→ Your instructions
Only the stretch of the listing below that runs from the line with "следовало бы признать" through the line with "東夜市的觀光氛圍不同，是一個充滿特色在地夜" is to be printed, exactly and with both ends.
#### Records shown ####
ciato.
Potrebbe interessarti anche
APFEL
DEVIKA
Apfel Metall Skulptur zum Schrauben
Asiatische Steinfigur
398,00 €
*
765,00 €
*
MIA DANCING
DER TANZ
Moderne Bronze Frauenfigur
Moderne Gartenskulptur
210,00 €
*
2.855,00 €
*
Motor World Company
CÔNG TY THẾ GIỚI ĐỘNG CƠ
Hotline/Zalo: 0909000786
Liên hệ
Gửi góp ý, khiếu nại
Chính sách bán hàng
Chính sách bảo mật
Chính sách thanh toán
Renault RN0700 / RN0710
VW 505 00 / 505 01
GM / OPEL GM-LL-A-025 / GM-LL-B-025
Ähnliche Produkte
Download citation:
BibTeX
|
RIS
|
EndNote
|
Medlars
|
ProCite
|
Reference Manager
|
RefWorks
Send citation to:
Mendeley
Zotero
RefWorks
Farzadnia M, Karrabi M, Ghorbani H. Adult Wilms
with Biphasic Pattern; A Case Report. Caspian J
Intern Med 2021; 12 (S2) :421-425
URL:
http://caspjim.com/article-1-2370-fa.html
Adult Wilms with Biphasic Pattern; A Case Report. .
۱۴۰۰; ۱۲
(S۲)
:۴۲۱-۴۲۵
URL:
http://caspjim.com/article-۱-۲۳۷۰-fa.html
####
#### Records shown ####
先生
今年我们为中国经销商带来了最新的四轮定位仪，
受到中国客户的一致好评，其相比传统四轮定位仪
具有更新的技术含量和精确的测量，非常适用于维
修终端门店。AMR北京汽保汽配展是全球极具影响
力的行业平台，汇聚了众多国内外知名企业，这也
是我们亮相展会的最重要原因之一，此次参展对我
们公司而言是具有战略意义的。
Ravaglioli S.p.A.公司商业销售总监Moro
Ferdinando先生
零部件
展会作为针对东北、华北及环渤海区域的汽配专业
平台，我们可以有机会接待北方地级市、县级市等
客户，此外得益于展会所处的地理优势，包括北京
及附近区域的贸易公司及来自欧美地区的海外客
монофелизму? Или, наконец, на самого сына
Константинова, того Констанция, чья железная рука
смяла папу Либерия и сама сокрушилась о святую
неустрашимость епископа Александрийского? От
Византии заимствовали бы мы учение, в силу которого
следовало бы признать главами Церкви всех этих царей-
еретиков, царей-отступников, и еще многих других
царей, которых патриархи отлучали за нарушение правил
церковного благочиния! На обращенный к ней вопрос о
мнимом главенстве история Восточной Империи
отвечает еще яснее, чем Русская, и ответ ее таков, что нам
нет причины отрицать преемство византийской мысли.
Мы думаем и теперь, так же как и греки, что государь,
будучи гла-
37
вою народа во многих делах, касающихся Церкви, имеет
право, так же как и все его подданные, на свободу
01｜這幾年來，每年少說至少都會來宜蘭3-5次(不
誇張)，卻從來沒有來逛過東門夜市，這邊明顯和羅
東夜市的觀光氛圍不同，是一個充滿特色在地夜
####
→ Task output
следовало бы признать главами Церкви всех этих царей-
еретиков, царей-отступников, и еще многих других
царей, которых патриархи отлучали за нарушение правил
церковного благочиния! На обращенный к ней вопрос о
мнимом главенстве история Восточной Империи
отвечает еще яснее, чем Русская, и ответ ее таков, что нам
нет причины отрицать преемство византийской мысли.
Мы думаем и теперь, так же как и греки, что государь,
будучи гла-
37
вою народа во многих делах, касающихся Церкви, имеет
право, так же как и все его подданные, на свободу
01｜這幾年來，每年少說至少都會來宜蘭3-5次(不
誇張)，卻從來沒有來逛過東門夜市，這邊明顯和羅
東夜市的觀光氛圍不同，是一個充滿特色在地夜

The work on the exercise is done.